The Supreme Court on Tuesday came down hard on the GST (Goods & Services Tax) Department by terming the provisional attachment under GST law as ‘draconian’.

“The power to order a provisional attachment of the property of the taxable person including a bank account is draconian in nature and the conditions which are prescribed by the statute for a valid exercise of the power must be strictly fulfilled,” a division bench of justices Dhananjaya Y Chandrachud and MR Shah said in its ruling while setting aside the orders of provisional attachment dated October 28, 2020 in the matter of Radha Krishan Industries.

The GST Department had moved the Apex Court against the ruling of a Division Bench of the High Court of Himachal Pradesh on January 1, 2021. The High Court dismissed the writ petition instituted under Article 226 of the Constitution challenging orders of provisional attachment on the ground that an alternate remedy is available. While dismissing the writ petition on grounds of maintainability, the High Court was of the view that the appellant had an ‘alternative and efficacious remedy’ of an appeal under State GST law.

While dismissing the writ petition, the High Court held that it was undisputed that the third respondent and the Divisional Commissioner, who has been appointed as Commissioner (Appeals) under the GST Act, are constituted under the HPGST Act, and therefore, it is assumed that there is no illegal or irregular exercise of jurisdiction. The High Court further observed that even if there is some defect in the procedure followed during the hearing of the case, it does not follow that the authority acted without jurisdiction, and though the order may be irregular or defective, it cannot be a nullity so long it has been passed by the competent authority.

‘Section 83’

After going through all the arguments, the Division Bench of apex court said that it is evident from the facts noted above that the order of provisional attachment was passed before the proceedings against the appellant were initiated under Section 74 of the HPGST Act. Section 83 of the Act requires that there must be pendency of proceedings under the relevant provisions mentioned above against the taxable person whose property is sought to be attached. “We are unable to accept the contention of the respondent that merely because proceedings were pending/concluded against another taxable entity, that is GM Powertech, the powers of Sections 83 could also be attracted against the appellant,” it said while disposing the petition

According to Aditya Singhania, Partner at Singhania's GST Consultancy, time and again various High Courts have directed for careful handling of the power to attach properties on provisional basis. In fact, CBIC has recently issued guidelines for provisional attachment of property taken into account the directions of the Courts.

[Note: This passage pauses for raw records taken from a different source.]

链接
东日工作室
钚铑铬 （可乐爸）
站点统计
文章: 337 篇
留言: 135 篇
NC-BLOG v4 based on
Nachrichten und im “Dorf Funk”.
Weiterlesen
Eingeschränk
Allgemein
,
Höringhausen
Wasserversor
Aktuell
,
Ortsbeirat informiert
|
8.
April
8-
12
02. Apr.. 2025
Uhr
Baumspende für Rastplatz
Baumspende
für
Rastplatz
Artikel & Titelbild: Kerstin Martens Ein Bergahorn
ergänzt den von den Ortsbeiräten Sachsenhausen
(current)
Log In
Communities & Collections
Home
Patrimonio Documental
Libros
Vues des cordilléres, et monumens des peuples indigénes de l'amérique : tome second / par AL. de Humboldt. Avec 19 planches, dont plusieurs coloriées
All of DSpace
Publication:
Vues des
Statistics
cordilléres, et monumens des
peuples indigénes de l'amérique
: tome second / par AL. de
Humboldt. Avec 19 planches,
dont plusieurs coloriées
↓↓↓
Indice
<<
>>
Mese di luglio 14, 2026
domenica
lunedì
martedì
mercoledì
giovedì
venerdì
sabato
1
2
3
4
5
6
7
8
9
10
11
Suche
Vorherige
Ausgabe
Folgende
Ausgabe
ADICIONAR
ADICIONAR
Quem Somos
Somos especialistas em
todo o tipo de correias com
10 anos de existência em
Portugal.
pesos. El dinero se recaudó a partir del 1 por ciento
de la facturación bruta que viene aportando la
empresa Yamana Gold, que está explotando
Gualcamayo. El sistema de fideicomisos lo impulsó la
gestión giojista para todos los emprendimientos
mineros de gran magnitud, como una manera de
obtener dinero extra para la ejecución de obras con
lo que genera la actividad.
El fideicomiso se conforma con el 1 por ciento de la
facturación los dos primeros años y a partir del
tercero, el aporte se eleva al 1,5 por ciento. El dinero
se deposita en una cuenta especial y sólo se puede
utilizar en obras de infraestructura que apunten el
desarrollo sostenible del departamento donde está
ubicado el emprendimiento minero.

One of the significant clarifications which comes out from the verdict of the Apex Court on Tuesday is that the provisional attachment must come to an end when the final order has been passed under section 74(9) as because the proceedings under section 74 are no longer pending. “This will also bring the stay on the recovery of the balance amount if an appeal is filed on 10 per cent pre-deposit, as against the provisional attachment of 100 per cent of the alleged amount,” he said.